### Stored data entries
=== Section Start ===

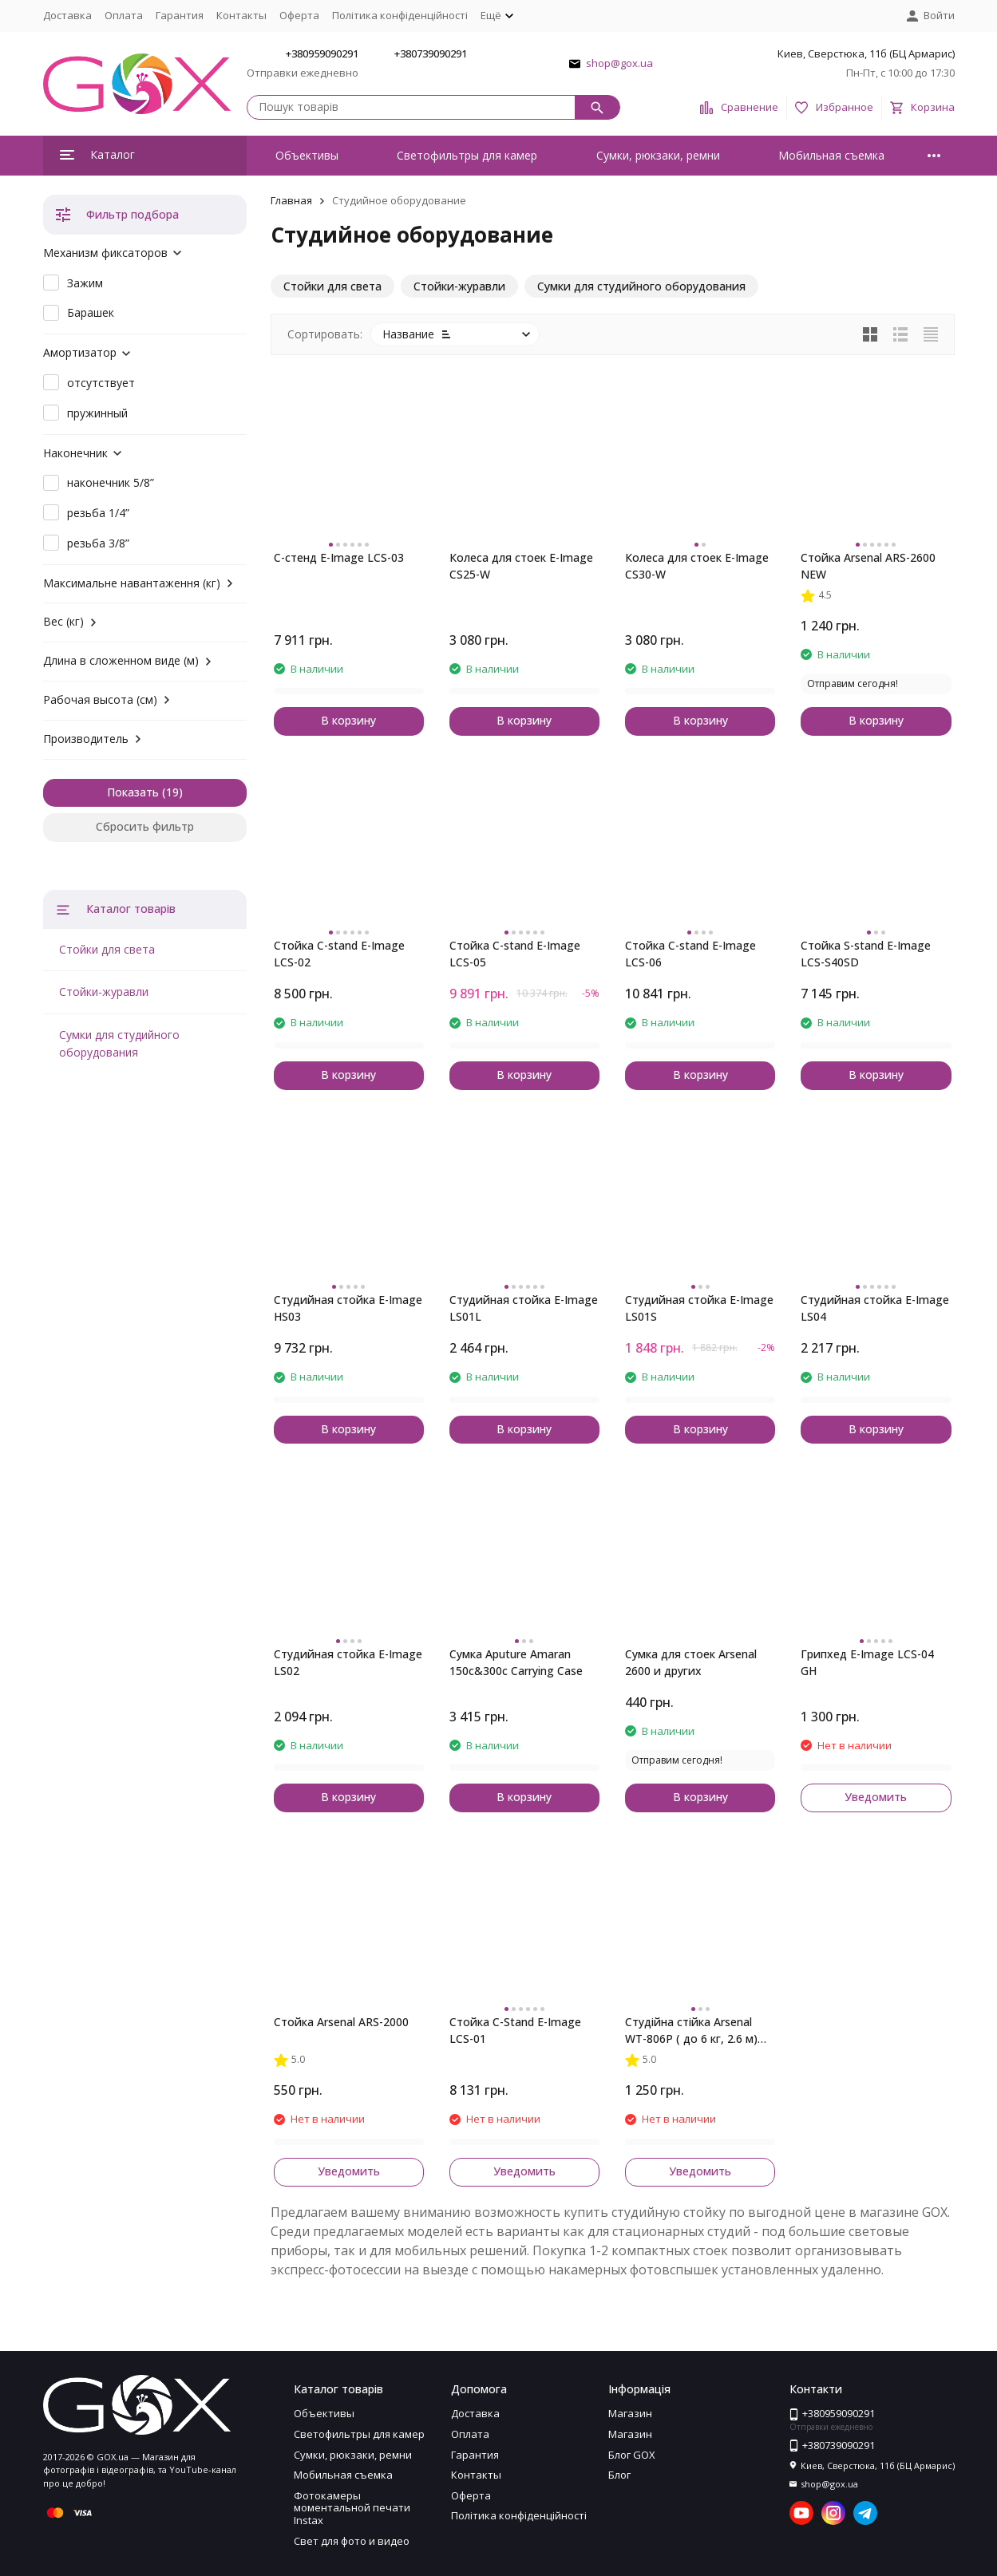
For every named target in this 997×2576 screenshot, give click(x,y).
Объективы (306, 155)
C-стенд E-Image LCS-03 (339, 557)
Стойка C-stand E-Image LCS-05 (514, 954)
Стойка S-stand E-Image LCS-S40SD (866, 954)
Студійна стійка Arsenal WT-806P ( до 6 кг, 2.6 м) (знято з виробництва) (691, 2030)
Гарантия (180, 15)
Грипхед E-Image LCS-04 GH (867, 1662)
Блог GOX (631, 2455)
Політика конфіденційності (400, 15)
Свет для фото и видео (351, 2541)
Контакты (241, 15)
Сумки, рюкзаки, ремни (658, 155)
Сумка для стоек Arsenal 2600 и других (691, 1662)
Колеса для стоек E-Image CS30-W (697, 566)
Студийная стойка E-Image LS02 (348, 1662)
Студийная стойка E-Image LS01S (699, 1308)
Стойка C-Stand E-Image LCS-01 (515, 2030)
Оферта (299, 15)
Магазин (630, 2413)
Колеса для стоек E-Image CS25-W (521, 566)
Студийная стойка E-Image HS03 (348, 1308)
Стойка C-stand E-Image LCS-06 (690, 954)
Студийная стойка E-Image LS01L (523, 1308)
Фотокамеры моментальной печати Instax (352, 2507)
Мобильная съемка (831, 155)
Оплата (124, 15)
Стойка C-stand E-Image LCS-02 (339, 954)
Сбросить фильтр (145, 826)
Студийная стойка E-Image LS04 (875, 1308)
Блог (619, 2474)
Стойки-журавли (103, 991)
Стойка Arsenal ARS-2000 (341, 2021)
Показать (133, 792)
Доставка (67, 15)
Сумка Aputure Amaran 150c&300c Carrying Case (516, 1662)
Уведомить (876, 1796)
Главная (291, 200)
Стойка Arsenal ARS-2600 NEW (868, 566)
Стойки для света (107, 949)
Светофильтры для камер (467, 155)
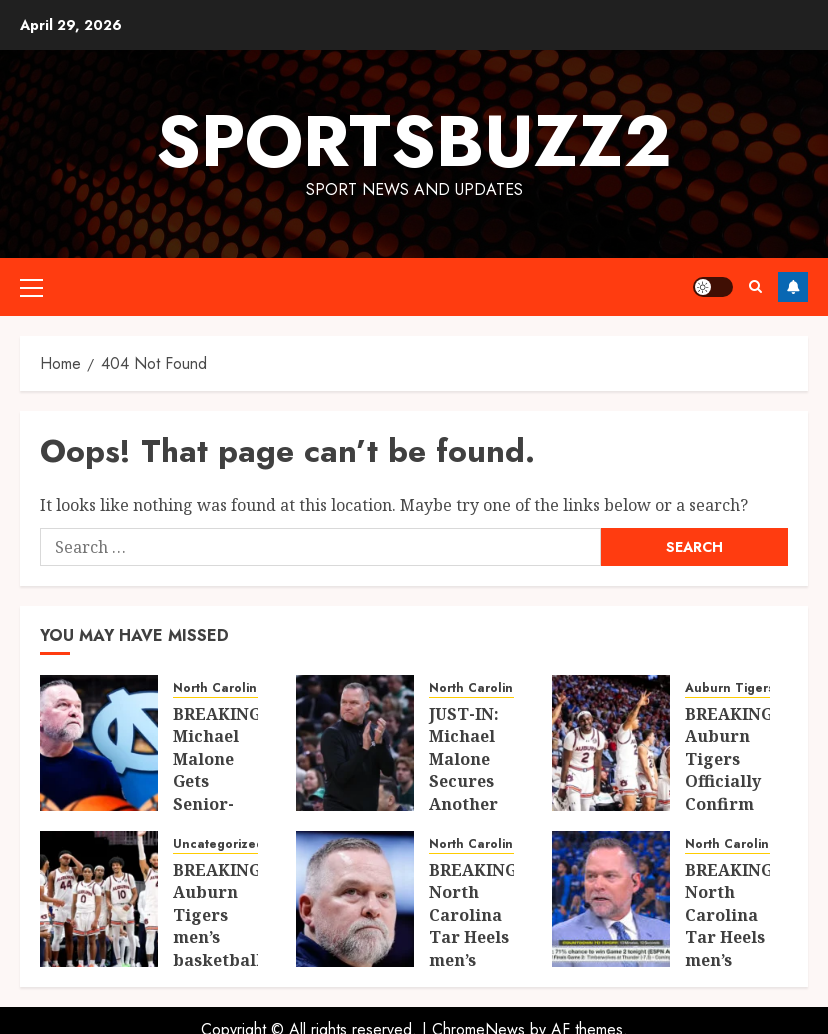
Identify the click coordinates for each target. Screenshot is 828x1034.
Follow (793, 287)
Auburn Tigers (729, 688)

=== Section End ===

All that should be written out is the stretch of lines above between the one holding "C-стенд E-Image LCS-03 (339, 557)" and the one holding "Стойки для света (107, 949)", inclusive, exactly as given.

### Answer to the problem
C-стенд E-Image LCS-03 (339, 557)
Стойка C-stand E-Image LCS-05 (514, 954)
Стойка S-stand E-Image LCS-S40SD (866, 954)
Студійна стійка Arsenal WT-806P ( до 6 кг, 2.6 м) (знято з виробництва) (691, 2030)
Гарантия (180, 15)
Грипхед E-Image LCS-04 GH (867, 1662)
Блог GOX (631, 2455)
Політика конфіденційності (400, 15)
Свет для фото и видео (351, 2541)
Контакты (241, 15)
Сумки, рюкзаки, ремни (658, 155)
Сумка для стоек Arsenal 2600 и других (691, 1662)
Колеса для стоек E-Image CS30-W (697, 566)
Студийная стойка E-Image LS02 (348, 1662)
Студийная стойка E-Image LS01S (699, 1308)
Стойка C-Stand E-Image LCS-01 (515, 2030)
Оферта (299, 15)
Магазин (630, 2413)
Колеса для стоек E-Image CS25-W (521, 566)
Студийная стойка E-Image HS03 (348, 1308)
Стойка C-stand E-Image LCS-06 (690, 954)
Студийная стойка E-Image LS01L (523, 1308)
Фотокамеры моментальной печати Instax (352, 2507)
Мобильная съемка (831, 155)
Оплата (124, 15)
Стойка C-stand E-Image LCS-02 (339, 954)
Сбросить фильтр (145, 826)
Студийная стойка E-Image LS04 (875, 1308)
Блог (619, 2474)
Стойки-журавли (103, 991)
Стойка Arsenal ARS-2000 (341, 2021)
Показать (133, 792)
Доставка (67, 15)
Сумка Aputure Amaran 150c&300c Carrying Case (516, 1662)
Уведомить (876, 1796)
Главная (291, 200)
Стойка Arsenal ARS-2600 NEW (868, 566)
Стойки для света (107, 949)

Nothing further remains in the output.